Anyway, I'm not saying my way is the right way and that others are wrong. It's just one answer to the question "why use stats/levels instead of a more freeform system since everyone knows these characters anyway?" In short, the reason is two-fold; as we've seen in this very thread perspectives on characters can vary wildly from person to person and sometimes you need to set a standard that may not be immediately intuitive to the playerbase.
-
-
@Cupcake said in Empire State Heroes Mush:
I fell off the game radar when the metaplot introduction of the Kree got taken over by one of the X-Men, while in the meantime the Inhumans had been plotting and planning and basically this was their moment...to have the rug swiped out from under them.
Wrong game.
@Coin said in Empire State Heroes Mush:
I just... don't get that. Even if you limit actual sorcerers to power levels below Strange's, Fate is a god powering a mortal magician. It's... not the same.
Exactly. And that's why he's banned. (He wasn't banned five minuted ago but only because no one tried to app him so he was overlooked. But he is now.)
Really, there's only one reason why anything/anyone is banned: we don't want them. We don't want to try to adapt a god empowering a mortal sorcerer into Marvel. So, banned. Ambush Bug is banned. Why? We don't want more than one fourth wall breaking character on the game and one that is just this side of farcical. Banned. Eternals are banned. Some of them are of a power level that easily fits the game: Starfox/Eros for instance. Doesn't matter. We don't want to deal with Eternals, we don't want to have to evaluate every Eternal that someone thinks can fit or be made to fit. We don't want to /argue/. So, banned. They're not even in the same Solar System.
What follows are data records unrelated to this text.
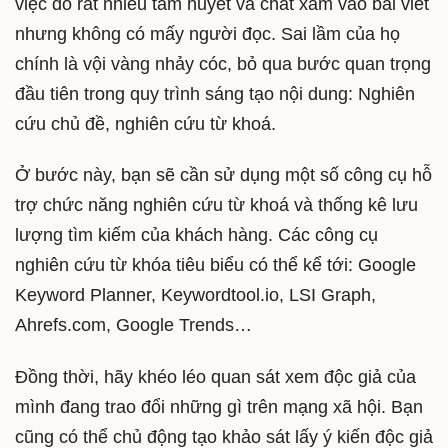
việc đổ rất nhiều tâm huyết và chất xám vào bài viết
nhưng không có mấy người đọc. Sai lầm của họ
chính là vội vàng nhảy cóc, bỏ qua bước quan trọng
đầu tiên trong quy trình sáng tạo nội dung: Nghiên
cứu chủ đề, nghiên cứu từ khoá.
Ở bước này, bạn sẽ cần sử dụng một số công cụ hỗ
trợ chức năng nghiên cứu từ khoá và thống kê lưu
lượng tìm kiếm của khách hàng. Các công cụ
nghiên cứu từ khóa tiêu biểu có thể kể tới: Google
Keyword Planner, Keywordtool.io, LSI Graph,
Ahrefs.com, Google Trends…
Đồng thời, hãy khéo léo quan sát xem độc giả của
mình đang trao đổi những gì trên mạng xã hội. Bạn
cũng có thể chủ động tạo khảo sát lấy ý kiến độc giả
@Roz said in Empire State Heroes Mush:
Handling apps for superpower stuff is honestly just the worst. I hated it so much.
sighs Yessssssssssss.
-
@Ganymede said in Empire State Heroes Mush:
I’m still lost as to why any of the above matters, regarding power levels.
On a game which seems to be based on traits and consent, how are power levels material in everyday RP?
Superhero games can be weird if the wrong players get the wrong characters, even if it's consent-based. Doubly so if there's no system defining win/loss, conflict resolution, etc.
I think sometimes the wrong players go for the most powerful characters that can do (in theory) almost anything, because when the game is mostly "talking it out", the concept that said Omega-Level mutant can travel through time to correct failures or Dr. Strange can literally rewrite the universe to hand himself a win is stuff that does get argued over from time to time.
I remember a guy playing the "most powerful telepathy in the universe" once who basically held an entire scene IC hostage so that he could ICly take his "girlfriend character" (who he was Oocly harassing) out of the scene. Dont get me started, I know staff shoulda slammed down on that (they didn't), but it's an example of how the wrong player can take the wrong power concept too far. Especially in this case, where the player was also staff.
That example I just gave was one of the more surreal experiences I had mushing, because while ICly this guy was using his character to ICly be a "forceful boyfriend" (she leaves with me or everyone suffers ICly) trope, oocly he was doing the same thing (you will suffer this ooc drama until she leaves with me).
-
@TNP said in Empire State Heroes Mush:
sighs Yessssssssss.
Then maybe you shouldn't be doing apps on a supers game?